• [RECORDS PROVIDED]:
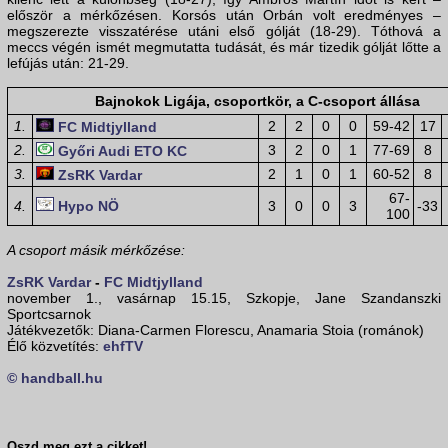
először a mérkőzésen. Korsós után Orbán volt eredményes –
megszerezte visszatérése utáni első gólját (18-29). Tóthová a
meccs végén ismét megmutatta tudását, és már tizedik gólját lőtte a
lefújás után: 21-29.
Bajnokok Ligája, csoportkör, a C-csoport állása
1.
2
2
0
0
59-42
17
FC Midtjylland
2.
3
2
0
1
77-69
8
Győri Audi ETO KC
3.
2
1
0
1
60-52
8
ZsRK Vardar
67-
4.
Hypo NÖ
3
0
0
3
-33
100
A csoport másik mérkőzése:
ZsRK Vardar
-
FC Midtjylland
november 1., vasárnap 15.15, Szkopje, Jane Szandanszki
Sportcsarnok
Játékvezetők: Diana-Carmen Florescu, Anamaria Stoia (románok)
Élő közvetítés:
ehfTV
© handball.hu
Oszd meg ezt a cikket!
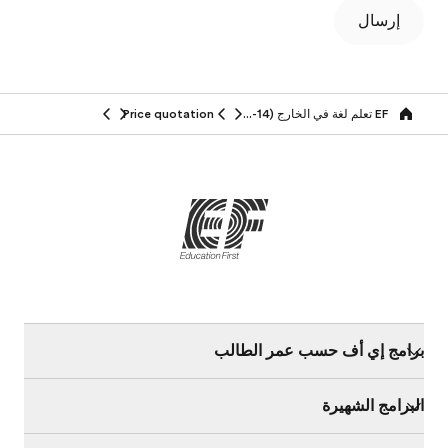
إرسال
EF تعلم لغة في الخارج (14-25 سنة)
Price quotation
Home
برامج إي أف حسب عمر الطالب
البرامج الشهيرة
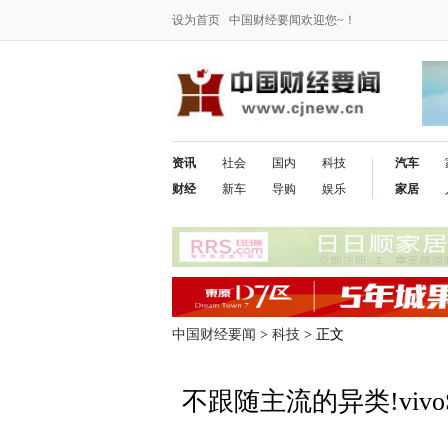
设为首页
中国财经要闻欢迎您~！
资讯
社会
国内
科技
汽车
财经
新车
导购
娱乐
家居
中国财经要闻
>
科技
> 正文
不跟随主流的异类!viv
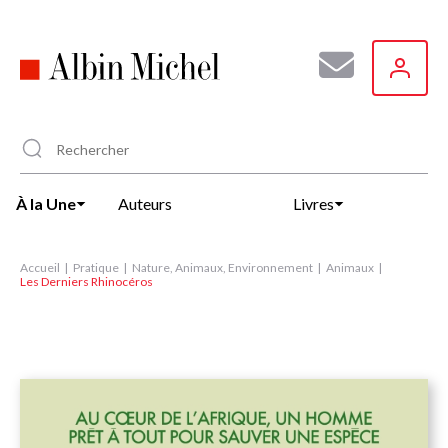
Aller
au
contenu
principal
À la Une
Auteurs
Livres
Accueil
Pratique
Nature, Animaux, Environnement
Animaux
Les Derniers Rhinocéros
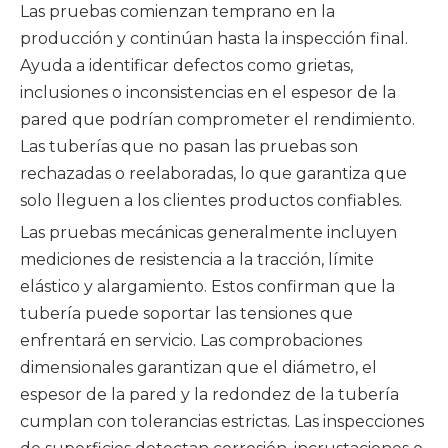
Las pruebas comienzan temprano en la
producción y continúan hasta la inspección final.
Ayuda a identificar defectos como grietas,
inclusiones o inconsistencias en el espesor de la
pared que podrían comprometer el rendimiento.
Las tuberías que no pasan las pruebas son
rechazadas o reelaboradas, lo que garantiza que
solo lleguen a los clientes productos confiables.
Las pruebas mecánicas generalmente incluyen
mediciones de resistencia a la tracción, límite
elástico y alargamiento. Estos confirman que la
tubería puede soportar las tensiones que
enfrentará en servicio. Las comprobaciones
dimensionales garantizan que el diámetro, el
espesor de la pared y la redondez de la tubería
cumplan con tolerancias estrictas. Las inspecciones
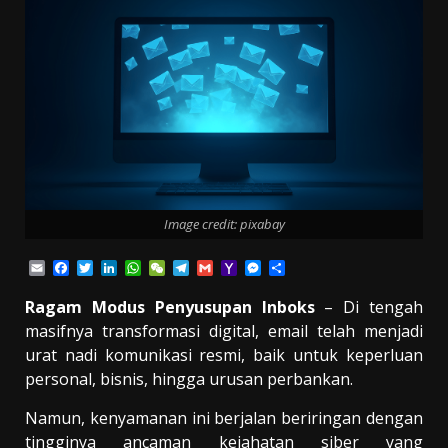
Image credit: pixabay
Email
Facebook
Twitter
LinkedIn
WhatsApp
WeChat
Telegram
Gmail
Yahoo
Messenger
Share
Mail
Ragam Modus Penyusupan Inboks
– Di tengah
masifnya transformasi digital, email telah menjadi
urat nadi komunikasi resmi, baik untuk keperluan
personal, bisnis, hingga urusan perbankan.
Namun, kenyamanan ini berjalan beriringan dengan
tingginya ancaman kejahatan siber yang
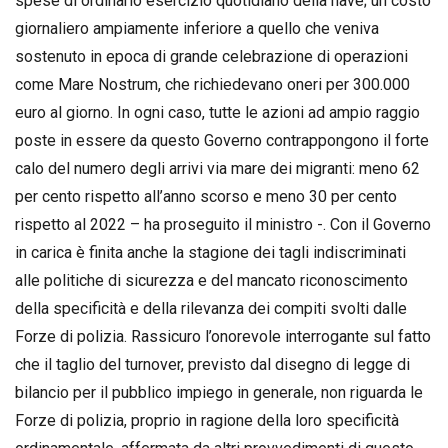
spese di ordinario esercizio quotidiano della nave; un costo
giornaliero ampiamente inferiore a quello che veniva
sostenuto in epoca di grande celebrazione di operazioni
come Mare Nostrum, che richiedevano oneri per 300.000
euro al giorno. In ogni caso, tutte le azioni ad ampio raggio
poste in essere da questo Governo contrappongono il forte
calo del numero degli arrivi via mare dei migranti: meno 62
per cento rispetto all’anno scorso e meno 30 per cento
rispetto al 2022 – ha proseguito il ministro -. Con il Governo
in carica è finita anche la stagione dei tagli indiscriminati
alle politiche di sicurezza e del mancato riconoscimento
della specificità e della rilevanza dei compiti svolti dalle
Forze di polizia. Rassicuro l’onorevole interrogante sul fatto
che il taglio del turnover, previsto dal disegno di legge di
bilancio per il pubblico impiego in generale, non riguarda le
Forze di polizia, proprio in ragione della loro specificità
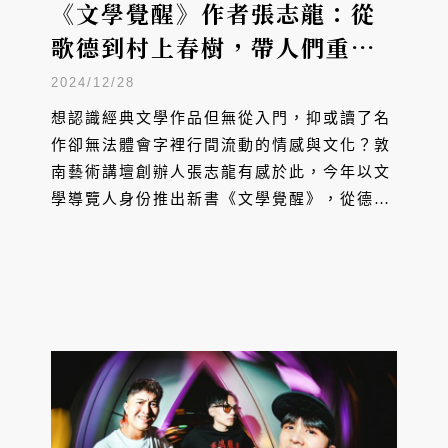
《文學覺醒》作者張志龍：從
歌德到村上春樹，帶人們重新
回到青春與文學
2024/12/28
想認識經典文學作品但無從入門，抑或讀了名
作卻無法體會字裡行間流動的情感與文化？敦
南藝術講壇創辦人張志龍有感於此，今年以文
學導覽人身份推出新書《文學覺醒》，從德國
最偉大詩人歌德《少年維特的煩惱》、德國文
豪赫曼赫塞《鄉愁》、《徬徨少年時》到村上
春樹《海邊的卡夫卡》等三位偉大作家的共七
本名著，深入淺出引領讀者認識世界文學的時
代脈絡與核心意涵。從企業管理者成功轉型為
藝術史講師和美術館顧問的張志龍，再次轉
身，成為一位經典文學的導讀人。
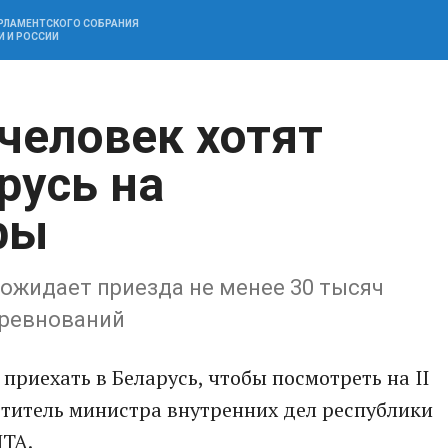
АРЛАМЕНТСКОГО СОБРАНИЯ
И И РОССИИ
человек хотят
русь на
ры
 ожидает приезда не менее 30 тысяч
оревнований
приехать в Беларусь, чтобы посмотреть на II
ститель министра внутренних дел республики
ТА.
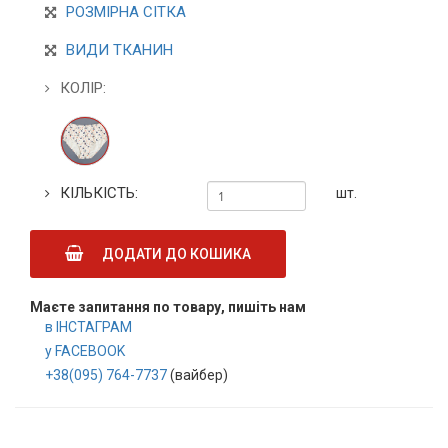
РОЗМІРНА СІТКА
ВИДИ ТКАНИН
КОЛІР:
КІЛЬКІСТЬ:
шт.
ДОДАТИ ДО КОШИКА
Маєте запитання по товару, пишіть нам
в ІНСТАГРАМ
у FACEBOOK
+38(095) 764-7737
(вайбер)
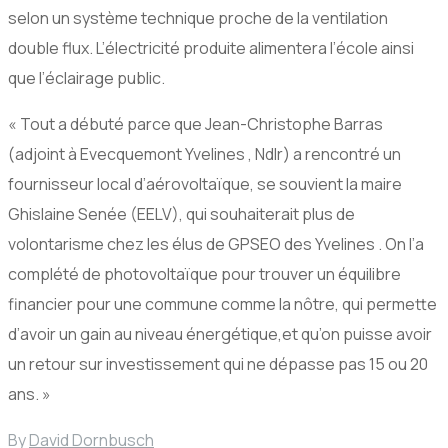
selon un système technique proche de la ventilation
double flux. L’électricité produite alimentera l’école ainsi
que l’éclairage public.
« Tout a débuté parce que Jean-Christophe Barras
(adjoint à Evecquemont Yvelines , Ndlr) a rencontré un
fournisseur local d’aérovoltaïque, se souvient la maire
Ghislaine Senée (EELV), qui souhaiterait plus de
volontarisme chez les élus de GPSEO des Yvelines . On l’a
complété de photovoltaïque pour trouver un équilibre
financier pour une commune comme la nôtre, qui permette
d’avoir un gain au niveau énergétique,et qu’on puisse avoir
un retour sur investissement qui ne dépasse pas 15 ou 20
ans. »
By
David Dornbusch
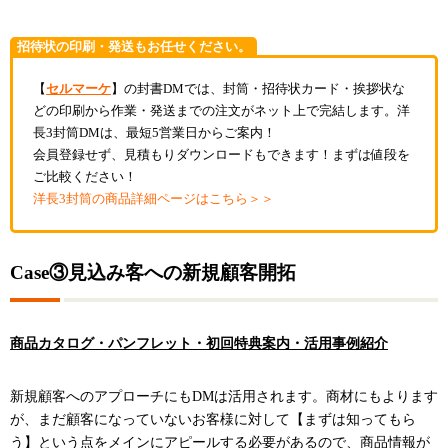
招待状の印刷・発送もお任せください。
【
セルマーケ
】の封書DMでは、封筒・招待状カード・挨拶状な
どの印刷から作業・発送までの注文がネット上で完結します。洋
長3封筒DMは、最短5営業日からご案内！
会員登録せず、見積もりダウンロードもできます！まずは値段を
ご比較ください！
洋長3封筒の商品詳細ページはこちら＞＞
Case③見込み客への新規顧客開拓
商品カタログ・パンフレット・初回特典案内・活用事例紹介
新規顧客へのアプローチにもDMは活用されます。商材にもよります
が、まだ顧客になっていないお客様に対して【まずは知ってもら
う】という点をメインにアピールする必要があるので、商品情報が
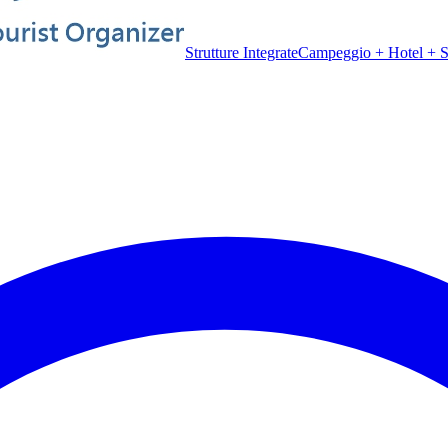
Strutture Integrate
Campeggio + Hotel + Sp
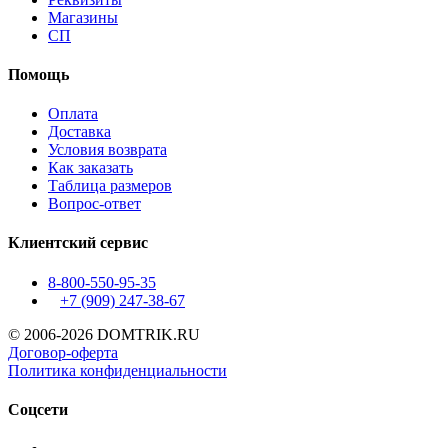
Магазины
СП
Помощь
Оплата
Доставка
Условия возврата
Как заказать
Таблица размеров
Вопрос-ответ
Клиентский сервис
8-800-550-95-35
+7 (909)
247-38-67
© 2006-2026 DOMTRIK.RU
Договор-оферта
Политика конфиденциальности
Соцсети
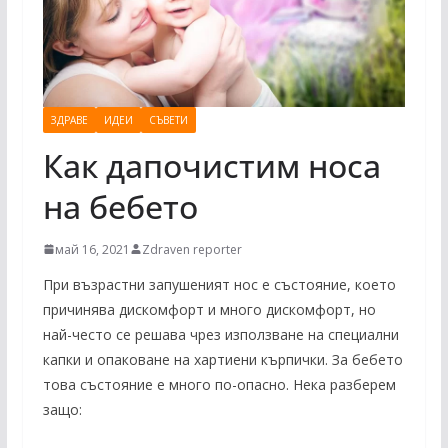
ЗДРАВЕ
ИДЕИ
СЪВЕТИ
Как дапочистим носа
на бебето
май 16, 2021
Zdraven reporter
При възрастни запушеният нос е състояние, което
причинява дискомфорт и много дискомфорт, но
най-често се решава чрез използване на специални
капки и опаковане на хартиени кърпички. За бебето
това състояние е много по-опасно. Нека разберем
защо:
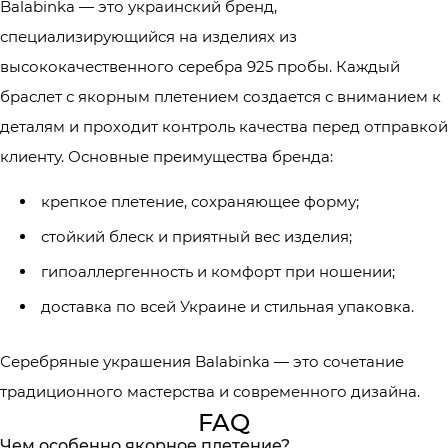
Balabinka — это украинский бренд,
специализирующийся на изделиях из
высококачественного серебра 925 пробы. Каждый
браслет с якорным плетением создается с вниманием к
деталям и проходит контроль качества перед отправкой
клиенту. Основные преимущества бренда:
крепкое плетение, сохраняющее форму;
стойкий блеск и приятный вес изделия;
гипоаллергенность и комфорт при ношении;
доставка по всей Украине и стильная упаковка.
Серебряные украшения Balabinka — это сочетание
традиционного мастерства и современного дизайна.
FAQ
Чем особенно якорное плетение?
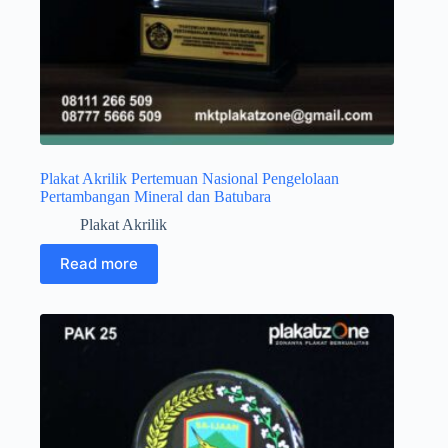
Plakat Akrilik Pertemuan Nasional Pengelolaan
Pertambangan Mineral dan Batubara
Plakat Akrilik
Read more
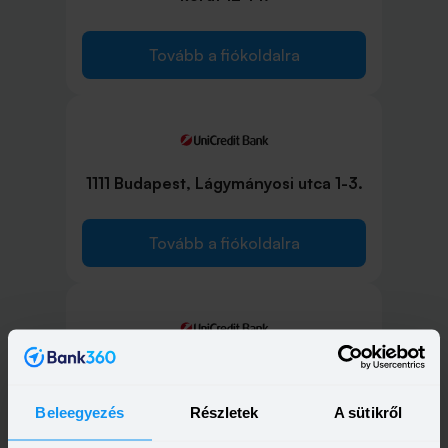
Tovább a fiókoldalra
1111 Budapest, Lágymányosi utca 1-3.
Tovább a fiókoldalra
1117 Budapest, Fehérvári út 23.
Beleegyezés
Részletek
A sütikről
Tovább a fiókoldalra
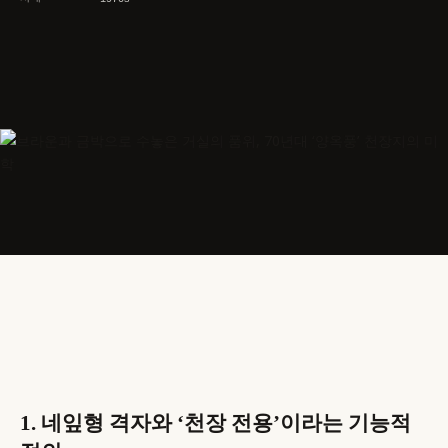
1. 네잎형 격자와 ‘천장 전용’이라는 기능적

• [EXERCISE GOAL]: An exact transcript of the listing is needed, free of pictures.

• [ANSWER AREA]:
először a mérkőzésen. Korsós után Orbán volt eredményes –
megszerezte visszatérése utáni első gólját (18-29). Tóthová a
meccs végén ismét megmutatta tudását, és már tizedik gólját lőtte a
lefújás után: 21-29.
Bajnokok Ligája, csoportkör, a C-csoport állása
1.
2
2
0
0
59-42
17
FC Midtjylland
2.
3
2
0
1
77-69
8
Győri Audi ETO KC
3.
2
1
0
1
60-52
8
ZsRK Vardar
67-
4.
Hypo NÖ
3
0
0
3
-33
100
A csoport másik mérkőzése:
ZsRK Vardar
-
FC Midtjylland
november 1., vasárnap 15.15, Szkopje, Jane Szandanszki
Sportcsarnok
Játékvezetők: Diana-Carmen Florescu, Anamaria Stoia (románok)
Élő közvetítés:
ehfTV
© handball.hu
Oszd meg ezt a cikket!
إرسال
EF تعلم لغة في الخارج (14-25 سنة)
Price quotation
Home
برامج إي أف حسب عمر الطالب
البرامج الشهيرة
设为首页
中国财经要闻欢迎您~！
资讯
社会
国内
科技
汽车
财经
新车
导购
娱乐
家居
中国财经要闻
>
科技
> 正文
不跟随主流的异类!viv
Aller
au
contenu
principal
À la Une
Auteurs
Livres
Accueil
Pratique
Nature, Animaux, Environnement
Animaux
Les Derniers Rhinocéros
Las pruebas comienzan temprano en la
producción y continúan hasta la inspección final.
Ayuda a identificar defectos como grietas,
inclusiones o inconsistencias en el espesor de la
pared que podrían comprometer el rendimiento.
Las tuberías que no pasan las pruebas son
rechazadas o reelaboradas, lo que garantiza que
solo lleguen a los clientes productos confiables.
Las pruebas mecánicas generalmente incluyen
mediciones de resistencia a la tracción, límite
elástico y alargamiento. Estos confirman que la
tubería puede soportar las tensiones que
enfrentará en servicio. Las comprobaciones
dimensionales garantizan que el diámetro, el
espesor de la pared y la redondez de la tubería
cumplan con tolerancias estrictas. Las inspecciones
Image credit: pixabay
Email
Facebook
Twitter
LinkedIn
WhatsApp
WeChat
Telegram
Gmail
Yahoo
Messenger
Share
Mail
Ragam Modus Penyusupan Inboks
– Di tengah
masifnya transformasi digital, email telah menjadi
urat nadi komunikasi resmi, baik untuk keperluan
personal, bisnis, hingga urusan perbankan.
Namun, kenyamanan ini berjalan beriringan dengan
tingginya ancaman kejahatan siber yang
spese di ordinario esercizio quotidiano della nave; un costo
giornaliero ampiamente inferiore a quello che veniva
sostenuto in epoca di grande celebrazione di operazioni
come Mare Nostrum, che richiedevano oneri per 300.000
euro al giorno. In ogni caso, tutte le azioni ad ampio raggio
poste in essere da questo Governo contrappongono il forte
calo del numero degli arrivi via mare dei migranti: meno 62
per cento rispetto all’anno scorso e meno 30 per cento
rispetto al 2022 – ha proseguito il ministro -. Con il Governo
in carica è finita anche la stagione dei tagli indiscriminati
alle politiche di sicurezza e del mancato riconoscimento
della specificità e della rilevanza dei compiti svolti dalle
Forze di polizia. Rassicuro l’onorevole interrogante sul fatto
che il taglio del turnover, previsto dal disegno di legge di
bilancio per il pubblico impiego in generale, non riguarda le
Forze di polizia, proprio in ragione della loro specificità
《文學覺醒》作者張志龍：從
歌德到村上春樹，帶人們重新
回到青春與文學
2024/12/28
想認識經典文學作品但無從入門，抑或讀了名
作卻無法體會字裡行間流動的情感與文化？敦
南藝術講壇創辦人張志龍有感於此，今年以文
學導覽人身份推出新書《文學覺醒》，從德國
最偉大詩人歌德《少年維特的煩惱》、德國文
豪赫曼赫塞《鄉愁》、《徬徨少年時》到村上
春樹《海邊的卡夫卡》等三位偉大作家的共七
本名著，深入淺出引領讀者認識世界文學的時
代脈絡與核心意涵。從企業管理者成功轉型為
藝術史講師和美術館顧問的張志龍，再次轉
身，成為一位經典文學的導讀人。
АРЛАМЕНТСКОГО СОБРАНИЯ
И И РОССИИ
человек хотят
русь на
ры
 ожидает приезда не менее 30 тысяч
оревнований
приехать в Беларусь, чтобы посмотреть на II
ститель министра внутренних дел республики
ТА.
РОЗМІРНА СІТКА
ВИДИ ТКАНИН
КОЛІР:
КІЛЬКІСТЬ:
шт.
ДОДАТИ ДО КОШИКА
Маєте запитання по товару, пишіть нам
в ІНСТАГРАМ
у FACEBOOK
+38(095) 764-7737
(вайбер)
selon un système technique proche de la ventilation
double flux. L’électricité produite alimentera l’école ainsi
que l’éclairage public.
« Tout a débuté parce que Jean-Christophe Barras
(adjoint à Evecquemont Yvelines , Ndlr) a rencontré un
fournisseur local d’aérovoltaïque, se souvient la maire
Ghislaine Senée (EELV), qui souhaiterait plus de
volontarisme chez les élus de GPSEO des Yvelines . On l’a
complété de photovoltaïque pour trouver un équilibre
financier pour une commune comme la nôtre, qui permette
d’avoir un gain au niveau énergétique,et qu’on puisse avoir
un retour sur investissement qui ne dépasse pas 15 ou 20
ans. »
By
David Dornbusch
招待状の印刷・発送もお任せください。
【
セルマーケ
】の封書DMでは、封筒・招待状カード・挨拶状な
どの印刷から作業・発送までの注文がネット上で完結します。洋
長3封筒DMは、最短5営業日からご案内！
会員登録せず、見積もりダウンロードもできます！まずは値段を
ご比較ください！
洋長3封筒の商品詳細ページはこちら＞＞
Case③見込み客への新規顧客開拓
商品カタログ・パンフレット・初回特典案内・活用事例紹介
新規顧客へのアプローチにもDMは活用されます。商材にもよります
が、まだ顧客になっていないお客様に対して【まずは知ってもら
う】という点をメインにアピールする必要があるので、商品情報が
Strutture Integrate
Campeggio + Hotel + Sp
Магазины
СП
Помощь
Оплата
Доставка
Условия возврата
Как заказать
Таблица размеров
Вопрос-ответ
Клиентский сервис
8-800-550-95-35
+7 (909)
247-38-67
© 2006-2026 DOMTRIK.RU
Договор-оферта
Политика конфиденциальности
Соцсети
ЗДРАВЕ
ИДЕИ
СЪВЕТИ
Как дапочистим носа
на бебето
май 16, 2021
Zdraven reporter
При възрастни запушеният нос е състояние, което
причинява дискомфорт и много дискомфорт, но
най-често се решава чрез използване на специални
капки и опаковане на хартиени кърпички. За бебето
това състояние е много по-опасно. Нека разберем
защо:
Balabinka — это украинский бренд,
специализирующийся на изделиях из
высококачественного серебра 925 пробы. Каждый
браслет с якорным плетением создается с вниманием к
деталям и проходит контроль качества перед отправкой
клиенту. Основные преимущества бренда:
крепкое плетение, сохраняющее форму;
стойкий блеск и приятный вес изделия;
гипоаллергенность и комфорт при ношении;
доставка по всей Украине и стильная упаковка.
Серебряные украшения Balabinka — это сочетание
традиционного мастерства и современного дизайна.
FAQ
Чем особенно якорное плетение?
Plakat Akrilik Pertemuan Nasional Pengelolaan
Pertambangan Mineral dan Batubara
Plakat Akrilik
Read more
Tovább a fiókoldalra
1111 Budapest, Lágymányosi utca 1-3.
Tovább a fiókoldalra
1117 Budapest, Fehérvári út 23.
Beleegyezés
Részletek
A sütikről
Tovább a fiókoldalra
1. 네잎형 격자와 ‘천장 전용’이라는 기능적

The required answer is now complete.